The Primitive Types
Java defines eight primitive types of data:
byte, short, int, long, char, float, double, and boolean.
The primitive types are also commonly referred to as simple types, and both terms will be
used in this book. These can be put in four groups:
• Integers This group includes byte, short, int, and long, which are for whole-valued
signed numbers.
• Floating-point numbers This group includes float and double, which represent
numbers with fractional precision.
• Characters This group includes char, which represents symbols in a character set,
like letters and numbers.
• Boolean This group includes boolean, which is a special type for representing
true/false values.
You can use these types as-is, or to construct arrays or your own class types. Thus, they
form the basis for all other types of data that you can create.
The primitive types represent single values—not complex objects. Although Java is
otherwise completely object-oriented, the primitive types are not.
They are analogous to
the simple types found in most other non–object-oriented languages. The reason for this is
efficiency. Making the primitive types into objects would have degraded performance too much.
The primitive types are defined to have an explicit range and mathematical behavior.

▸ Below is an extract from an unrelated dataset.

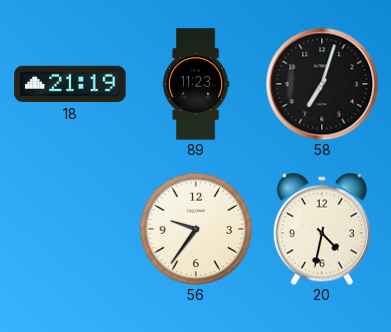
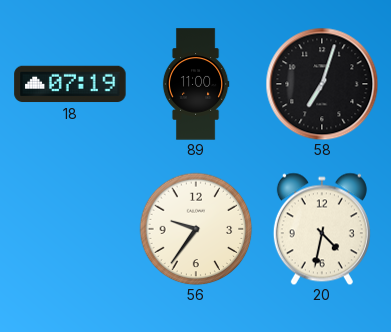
18: 21:19 -> 07:19
89: 11:23 -> 11:00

Languages such as C and C++ allow the size of an integer to vary based upon the dictates
of the execution environment. However, Java is different. Because of Java’s portability
requirement, all data types have a strictly defined range. For example, an int is always 32 bits,
regardless of the particular platform. This allows programs to be written that are guaranteed
to run without porting on any machine architecture. While strictly specifying the size of an
integer may cause a small loss of performance in some environments, it is necessary in order
to achieve portability.
Let’s look at each type of data in turn.
Integers
Java defines four integer types: byte, short, int, and long. All of these are signed, positive
and negative values. Java does not support unsigned, positive-only integers. Many other
computer languages support both signed and unsigned integers. However, Java’s designers
felt that unsigned integers were unnecessary. Specifically, they felt that the concept of unsigned
was used mostly to specify the behavior of the high-order bit, which defines the sign of an integer
value. Java manages the meaning of the high-order bit differently,
by adding a special “unsigned right shift” operator. Thus, the need for an unsigned integer type
was eliminated.
Type of integer:
byte
The smallest integer type is byte. This is a signed 8-bit type that has a range from –128 to 127.

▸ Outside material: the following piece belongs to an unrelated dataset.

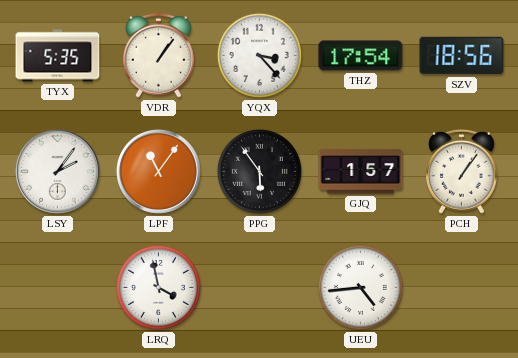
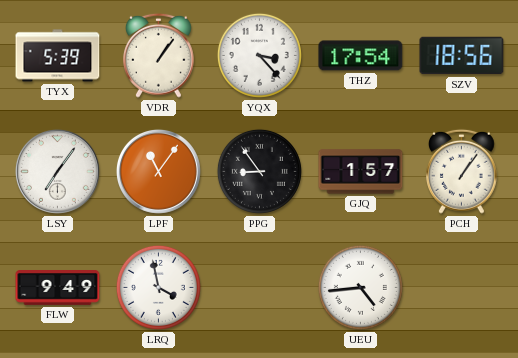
TYX: 5:35 -> 5:39
LSY: 2:06 -> 7:06
PPG: 5:54 -> 8:54
FLW: none -> 9:49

Variables of type byte are especially useful when you’re working with a stream of data from
a network or file. They are also useful when you’re working with raw binary data that may
not be directly compatible with Java’s other built-in types.

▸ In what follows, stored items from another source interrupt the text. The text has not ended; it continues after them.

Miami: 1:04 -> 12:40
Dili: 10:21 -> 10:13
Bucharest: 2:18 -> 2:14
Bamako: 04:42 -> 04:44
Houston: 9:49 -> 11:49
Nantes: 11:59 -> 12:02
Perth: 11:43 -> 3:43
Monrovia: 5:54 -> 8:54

Byte variables are declared by use of the byte keyword. For example, the following
declares two byte variables called b and c:
byte b, c;
short
short is a signed 16-bit type. It has a range from –32,768 to 32,767. It is probably the least-used
Java type. Here are some examples of short variable declarations:
short s;
short t;
int
The most commonly used integer type is int. It is a signed 32-bit type that has a range
from –2,147,483,648 to 2,147,483,647. In addition to other uses, variables of type int are
commonly employed to control loops and to index arrays. Although you might think that
using a byte or short would be more efficient than using an int in situations in which the
larger range of an int is not needed, this may not be the case. The reason is that when byte
and short values are used in an expression they are promoted to int when the expression is
evaluated. (Type promotion is described later in this chapter.) Therefore, int is often the best
choice when an integer is needed.
long
long is a signed 64-bit type and is useful for those occasions where an int type is not large
enough to hold the desired value. The range of a long is quite large. This makes it useful
when big, whole numbers are needed. For example, here is a program that computes the
number of miles that light will travel in a specified number of days.
Floating-Point Types
float
The type float specifies a single-precision value that uses 32 bits of storage. Single precision is
faster on some processors and takes half as much space as double precision, but will become
imprecise when the values are either very large or very small. Variables of type float are useful
when you need a fractional component, but don’t require a large degree of precision. For
example, float can be useful when representing dollars and cents.
Here are some example float variable declarations:
float hightemp, lowtemp;
double
Double precision, as denoted by the double keyword, uses 64 bits to store a value. Double
precision is actually faster than single precision on some modern processors that have been
optimized for high-speed mathematical calculations. All transcendental math functions, such
as sin( ), cos( ), and sqrt( ), return double values. When you need to maintain accuracy over
many iterative calculations, or are manipulating large-valued numbers, double is the best
choice
Characters
n Java, the data type used to store characters is char. However, C/C++ programmers beware:
char in Java is not the same as char in C or C++. In C/C++, char is 8 bits wide. This is not the
case in Java. Instead, Java uses Unicode to represent characters. Unicode defines a fully
international character set that can represent all of the characters found in all human
languages. It is a unification of dozens of character sets, such as Latin, Greek, Arabic, Cyrillic,
Hebrew, Katakana, Hangul, and many more. For this purpose, it requires 16 bits. Thus, in
Java char is a 16-bit type. The range of a char is 0 to 65,536. There are no negative chars.
The standard set of characters known as ASCII still ranges from 0 to 127 as always, and the
extended 8-bit character set, ISO-Latin-1, ranges from 0 to 255. Since Java is designed to
allow programs to be written for worldwide use, it makes sense that it would use Unicode to
represent characters. Of course, the use of Unicode is somewhat inefficient for languages such
as English, German, Spanish, or French, whose characters can easily be contained within 8 bits.
But such is the price that must be paid for global portability.